Tras el último suspiro de Jesús en la cruz “el velo del templo se rasgó en dos, de arriba abajo; y la tierra tembló y las rocas se partieron; y se abrieron los sepulcros, y muchos cuerpos de santos que habían dormido, se levantaron; y saliendo de los sepulcros, después de la resurrección de él, vinieron a la santa ciudad, y aparecieron a muchos” (Mateo 27, 50-52).
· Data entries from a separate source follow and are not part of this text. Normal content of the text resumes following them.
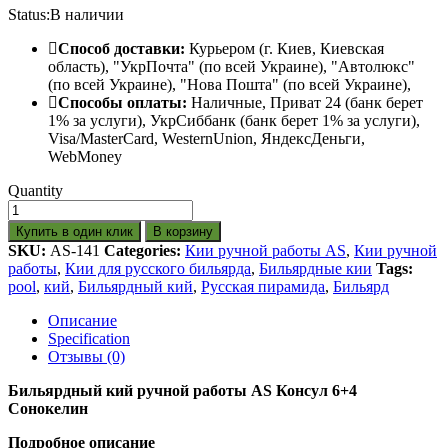
Status:
В наличии
Способ доставки:
Курьером (г. Киев, Киевская
область), "УкрПочта" (по всей Украине), "Автолюкс"
(по всей Украине), "Нова Пошта" (по всей Украине),
Способы оплаты:
Наличные, Приват 24 (банк берет
1% за услуги), УкрСиббанк (банк берет 1% за услуги),
Visa/МаsterСard, WesternUnion, ЯндексДеньги,
WebMoney
Quantity
Купить в один клик
В корзину
SKU:
AS-141
Categories:
Кии ручной работы AS
,
Кии ручной
работы
,
Кии для русского бильярда
,
Бильярдные кии
Tags:
pool
,
кий
,
Бильярдный кий
,
Русская пирамида
,
Бильярд
Описание
Specification
Отзывы (0)
Бильярдный кий ручной работы AS Консул 6+4
Сонокелин
Подробное описание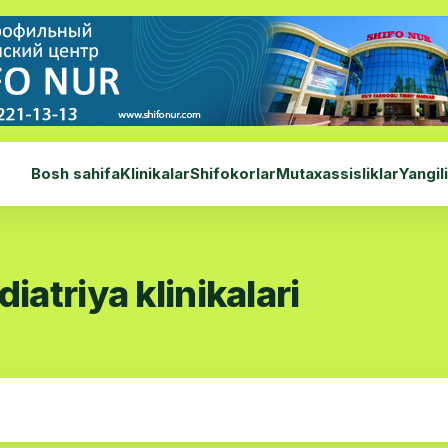
Bosh sahifa
Klinikalar
Shifokorlar
Mutaxassisliklar
Yangil
atriya klinikalari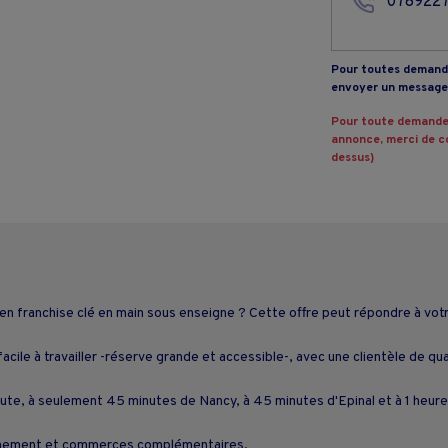
078922
Pour toutes demande
envoyer un message 
Pour toute demande
annonce, merci de co
dessus)
n franchise clé en main sous enseigne ? Cette offre peut répondre à votr
ile à travailler -réserve grande et accessible-, avec une clientèle de qua
route, à seulement 45 minutes de Nancy, à 45 minutes d'Epinal et à 1 heur
tionnement et commerces complémentaires.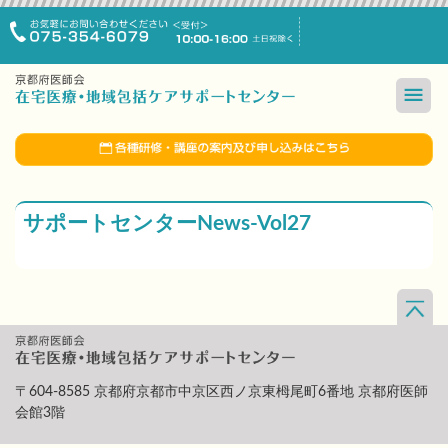
サポートセンターNews-Vol27
〒604-8585 京都府京都市中京区西ノ京東栂尾町6番地 京都府医師
会館3階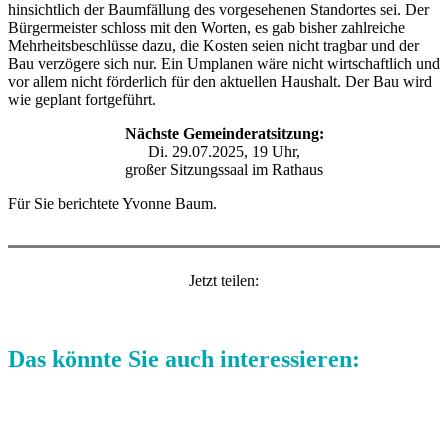
hinsichtlich der Baumfällung des vorgesehenen Standortes sei. Der
Bürgermeister schloss mit den Worten, es gab bisher zahlreiche
Mehrheitsbeschlüsse dazu, die Kosten seien nicht tragbar und der
Bau verzögere sich nur. Ein Umplanen wäre nicht wirtschaftlich und
vor allem nicht förderlich für den aktuellen Haushalt. Der Bau wird
wie geplant fortgeführt.
Nächste Gemeinderatsitzung:
Di. 29.07.2025, 19 Uhr,
großer Sitzungssaal im Rathaus
Für Sie berichtete Yvonne Baum.
Jetzt teilen:
Das könnte Sie auch interessieren: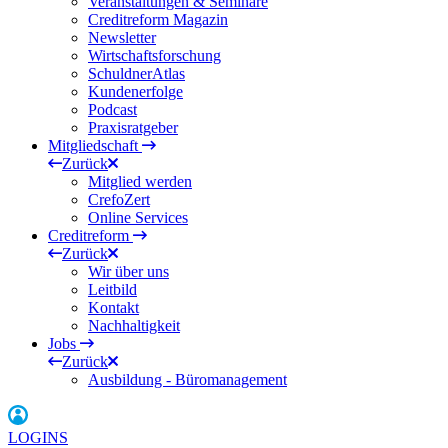
Veranstaltungen & Seminare
Creditreform Magazin
Newsletter
Wirtschaftsforschung
SchuldnerAtlas
Kundenerfolge
Podcast
Praxisratgeber
Mitgliedschaft
Zurück
Mitglied werden
CrefoZert
Online Services
Creditreform
Zurück
Wir über uns
Leitbild
Kontakt
Nachhaltigkeit
Jobs
Zurück
Ausbildung - Büromanagement
LOGINS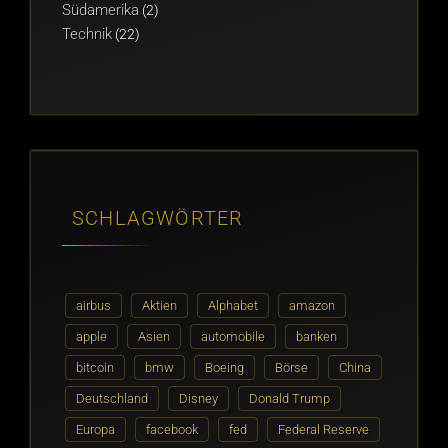
Südamerika
(2)
Technik
(22)
SCHLAGWÖRTER
airbus
Aktien
Alphabet
amazon
apple
Asien
automobile
banken
bitcoin
bmw
Boeing
Börse
China
Deutschland
Disney
Donald Trump
Europa
facebook
fed
Federal Reserve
Mateo, el evangelista, cuenta lo ocurrido. El poco difundido símbolo del velo rasgado es señal de apertura al Lugar Santísimo, abierto, sin restricciones para judíos y gentiles. Con la resurrección, la sangre de Jesús crucificado –inmolado por la salvación de todos los que por fe en él creen– sustituye el antiguo pacto, el cumplimiento estricto de los más de 600 mandamientos (y otros inventados por religiosidades). Y tal como Jesús profetizara, consolidando la razón de su sacrificio, el templo fue derribado posteriormente: “No quedará aquí piedra sobre piedra que no sea destruida”.
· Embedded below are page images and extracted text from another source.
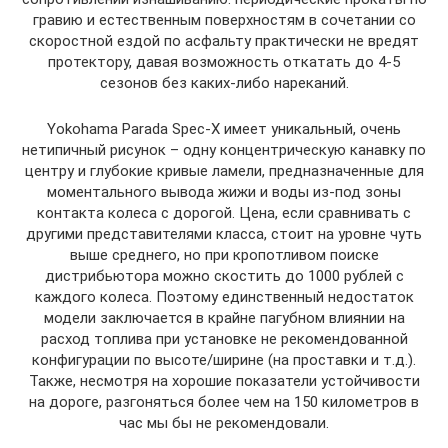
гравию и естественным поверхностям в сочетании со
скоростной ездой по асфальту практически не вредят
протектору, давая возможность откатать до 4-5
сезонов без каких-либо нареканий.
Yokohama Parada Spec-X имеет уникальный, очень
нетипичный рисунок – одну концентрическую канавку по
центру и глубокие кривые ламели, предназначенные для
моментального вывода жижи и воды из-под зоны
контакта колеса с дорогой. Цена, если сравнивать с
другими представителями класса, стоит на уровне чуть
выше среднего, но при кропотливом поиске
дистрибьютора можно скостить до 1000 рублей с
каждого колеса. Поэтому единственный недостаток
модели заключается в крайне пагубном влиянии на
расход топлива при установке не рекомендованной
конфигурации по высоте/ширине (на проставки и т.д.).
Также, несмотря на хорошие показатели устойчивости
на дороге, разгоняться более чем на 150 километров в
час мы бы не рекомендовали.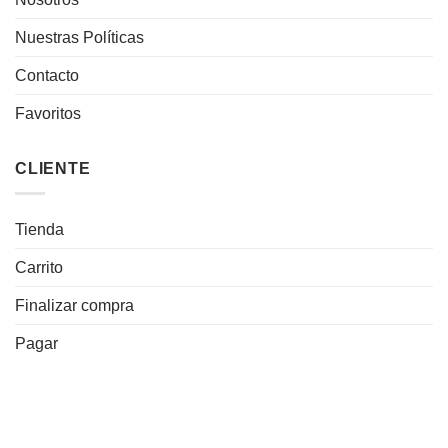
Nuestras Políticas
Contacto
Favoritos
CLIENTE
Tienda
Carrito
Finalizar compra
Pagar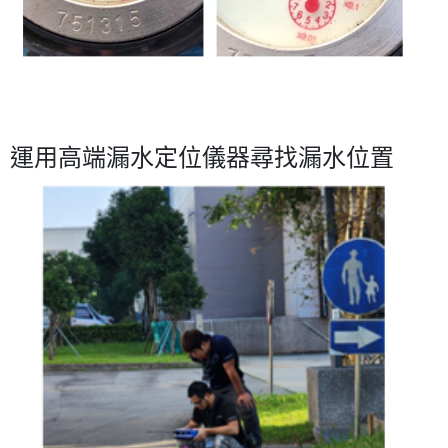
運用高端漏水定位儀器尋找漏水位置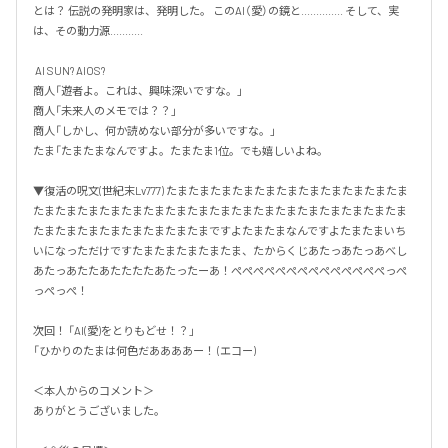
とは？ 伝説の発明家は、発明した。 このAI（愛）の鏡と.............. そして、実
は、その動力源........... 

 AI SUN? AIOS? 

商人「遊者よ。これは、興味深いですな。」 

商人「未来人のメモでは？？」 

商人「しかし、何か読めない部分が多いですな。」  

たま「たまたまなんですよ。たまたま1位。でも嬉しいよね。 

▼復活の呪文(世紀末Lv777) たまたまたまたまたまたまたまたまたまたまたま
たまたまたまたまたまたまたまたまたまたまたまたまたまたまたまたまたま
たまたまたまたまたまたまたまたまですよたまたまなんですよたまたまいち
いになっただけですたまたまたまたまたま、たからくじあたっあたっあべし
あたっあたたあたたたたあたったーあ！ぺぺぺぺぺぺぺぺぺぺぺぺぺぺっぺ
っぺっぺ！  

次回！ 「AI(愛)をとりもどせ！？」 

「ひかりのたまは何色だああああー！ (エコー)  

＜本人からのコメント＞

ありがとうございました。
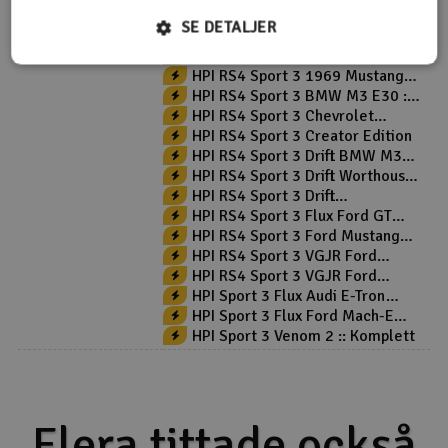
Del av PartFinder
HPI E10 Drift Fail Crew Nissan
SE DETALJER
Skyline - Komplett
HPI E10 Touring Michelle Abbate
- Komplett
HPI E10 Touring Michelle Abbate
Camaro - Komplett
HPI RS4 Sport 3 1969 Mustang
Vaughn Gittin RTR-X
HPI RS4 Sport 3 BMW M3 E30 ::
Komplett
HPI RS4 Sport 3 Chevrolet
Camaro Z28 :: Komplett
HPI RS4 Sport 3 Creator Edition
HPI RS4 Sport 3 Drift BMW M3
E30 :: Komplett
HPI RS4 Sport 3 Drift Worthouse
:: Komplett
HPI RS4 Sport 3 Drift
Yoshihara::Komplett
HPI RS4 Sport 3 Flux Ford GT
Heritage RTR
HPI RS4 Sport 3 Ford Mustang
Mach-E :: Komplett
HPI RS4 Sport 3 VGJR Ford
Mustang :: Komplett
HPI RS4 Sport 3 VGJR Ford
Mustang V2 :: Komplett
HPI Sport 3 Flux Audi E-Tron
Vision GT RTR
HPI Sport 3 Flux Ford Mach-E
1400 RTR
HPI Sport 3 Venom 2 :: Komplett
Flera tittade också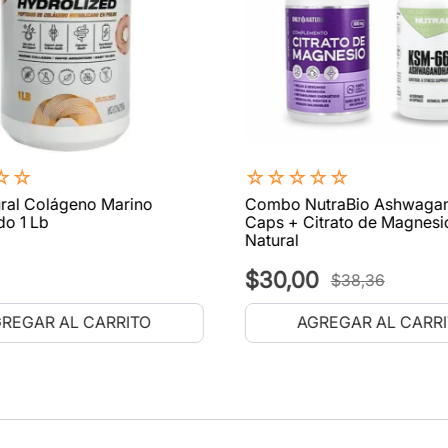
☆
☆
☆
☆
☆
☆
☆
ral Colágeno Marino
Combo NutraBio Ashwaga
do 1 Lb
Caps + Citrato de Magnesi
Natural
$
30
,
00
$
38
,
36
REGAR AL CARRITO
AGREGAR AL CARR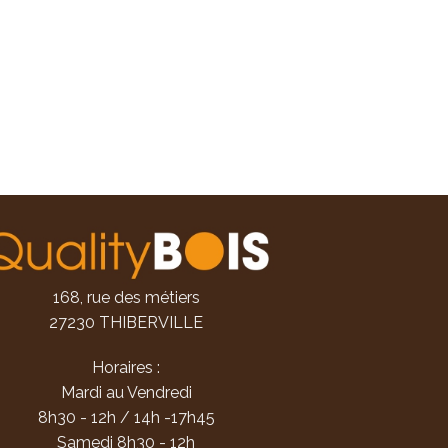
168, rue des métiers
27230 THIBERVILLE
Horaires :
Mardi au Vendredi
8h30 - 12h / 14h -17h45
Samedi 8h30 - 12h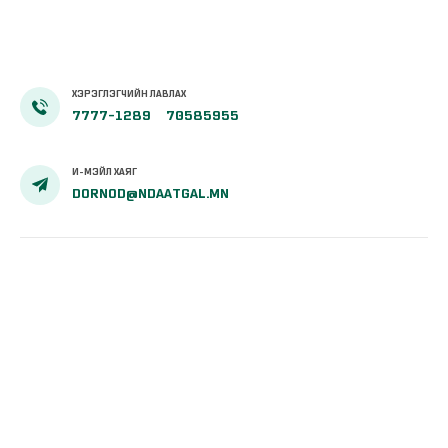
ХЭРЭГЛЭГЧИЙН ЛАВЛАХ
7777-1289
70585955
И-МЭЙЛ ХАЯГ
DORNOD@NDAATGAL.MN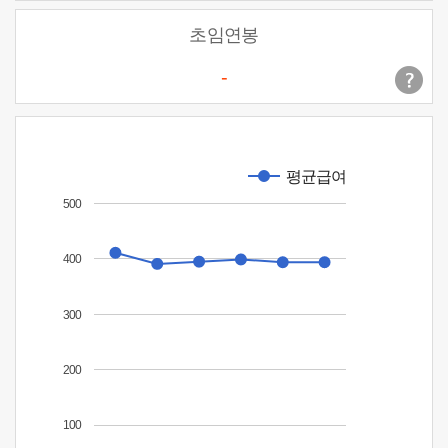
초임연봉
-
평균급여
500
400
300
200
100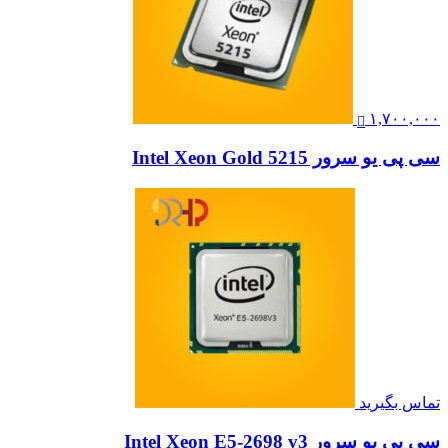
۱,۷۰۰,۰۰۰
سی پی یو سرور Intel Xeon Gold 5215
تماس بگیرید
سی پی یو سرور Intel Xeon E5-2698 v3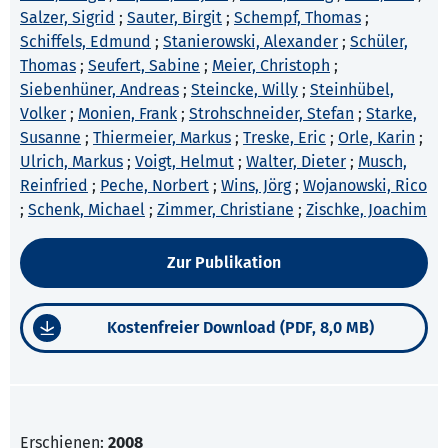
Salzer, Sigrid
;
Sauter, Birgit
;
Schempf, Thomas
;
Schiffels, Edmund
;
Stanierowski, Alexander
;
Schüler,
Thomas
;
Seufert, Sabine
;
Meier, Christoph
;
Siebenhüner, Andreas
;
Steincke, Willy
;
Steinhübel,
Volker
;
Monien, Frank
;
Strohschneider, Stefan
;
Starke,
Susanne
;
Thiermeier, Markus
;
Treske, Eric
;
Orle, Karin
;
Ulrich, Markus
;
Voigt, Helmut
;
Walter, Dieter
;
Musch,
Reinfried
;
Peche, Norbert
;
Wins, Jörg
;
Wojanowski, Rico
;
Schenk, Michael
;
Zimmer, Christiane
;
Zischke, Joachim
Zur Publikation
Kostenfreier Download (PDF, 8,0 MB)
Erschienen:
2008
El evento histórico más importante para la humanidad sucedió en semana de Pascua. Hoy, una porción pequeña de esa humanidad todavía cree, los demás están alejados de la doctrina de la creación y salvación. Activistas pretensiosos, creyéndose portadores de la última y más reciente verdad, ansiosos del impacto de sus dichos, tirando barro a la fe de sus padres y ancestros, se hacen parte de los planes destinados a destruir al cristianismo.
Negar la resurrección de Jesús, el Salvador, el Cristo, el Mesías, es negar en su totalidad la existencia de Dios. Y la fe –gracia, don divino— íntima, personal y única, no necesita exhibición; se siente pura y poderosa en las entrañas, férrea ante cualquier adversidad y contentamiento.